You are working for the Bureau of Labor Statistics with the United States government and have been approached by your boss with an important meeting request. You have been asked by your supervisor to meet with Dolly Parton whose nonprofit is looking to shed light on the state of employment in the United States. As part of the 9 to 5 project, their research is focused on production and nonsupervisory employees and how those employees fare compared to all employees in the United States. While the data the BLS collects from the CES is publicly available, Dolly Parton and her colleagues need your assistance navigating the thousands of rows in each table in LaborStatisticsDB.

## About the Dataset

This dataset comes directly from the Bureau of Labor Statistics’ Current Employment Survey (CES). Here are some things you need to know:

1. The industry table contains an NAICS code. This is different from the industry code. NAICS stands for North American Industry Classification System.
1. Series ID is composed of multiple different codes. CES stands for Current Employment Survey, the name of the survey which collected the data. The industry code as specified by the BLS and the data type code as specified in the datatype table.

## Set Up

To connect to the database, use the same connection info used during the SQL lessons. 

For the assignment, we will be using `LaborStatisticsDB`.

## Database Exploration

To start with, let’s get to know the database further.

1. Use this space to make note of each table in the database, the columns within each table, each column’s data type, and how the tables are connected.
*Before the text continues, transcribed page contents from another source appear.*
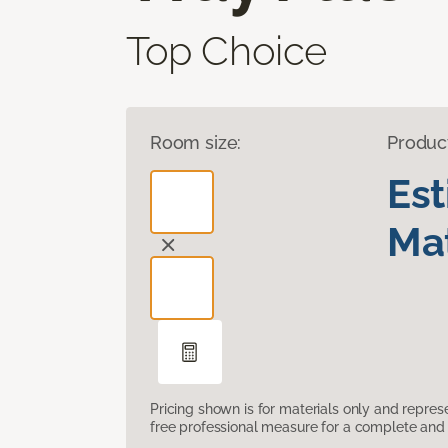
Top Choice
Room size:
Produc
Es
Mat
Pricing shown is for materials only and repre
free professional measure for a complete and 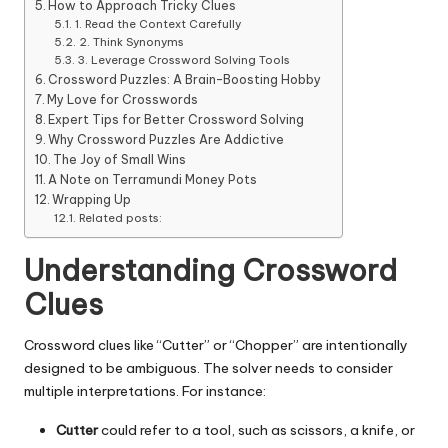
How to Approach Tricky Clues
1. Read the Context Carefully
2. Think Synonyms
3. Leverage Crossword Solving Tools
Crossword Puzzles: A Brain-Boosting Hobby
My Love for Crosswords
Expert Tips for Better Crossword Solving
Why Crossword Puzzles Are Addictive
The Joy of Small Wins
A Note on Terramundi Money Pots
Wrapping Up
Related posts:
Understanding Crossword
Clues
Crossword clues like “Cutter” or “Chopper” are intentionally
designed to be ambiguous. The solver needs to consider
multiple interpretations. For instance:
Cutter
could refer to a tool, such as scissors, a knife, or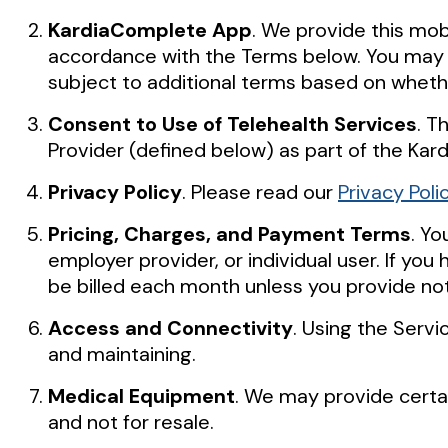
KardiaComplete App
. We provide this mo
accordance with the Terms below. You may a
subject to additional terms based on whet
Consent to Use of Telehealth Services
. T
Provider (defined below) as part of the Kar
Privacy Policy
. Please read our
Privacy Poli
Pricing, Charges, and Payment Terms
. Y
employer provider, or individual user. If yo
be billed each month unless you provide noti
Access and Connectivity
. Using the Serv
and maintaining.
Medical Equipment
. We may provide certai
and not for resale.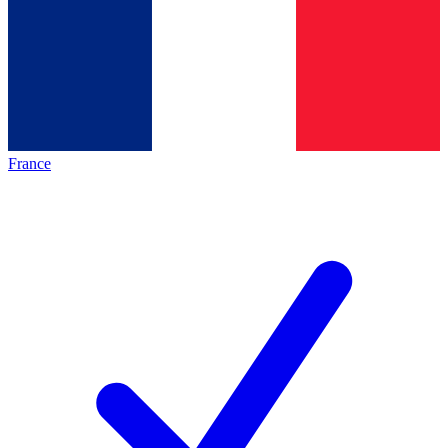
France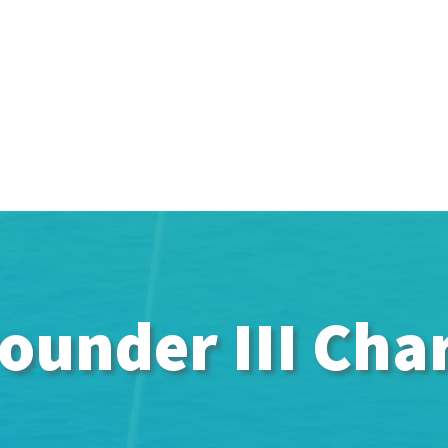
ounder III Cha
You can write this down or draw a diagram. Whatever method helps you get an understanding of what is going on with `LaborStatisticsDB`.
   
   To add a photo, diagram or document to your file, drop the file into the folder that holds this notebook.  Use the link button to the right of the  </> symbol in the gray part of this cell, the link is just the name of your file.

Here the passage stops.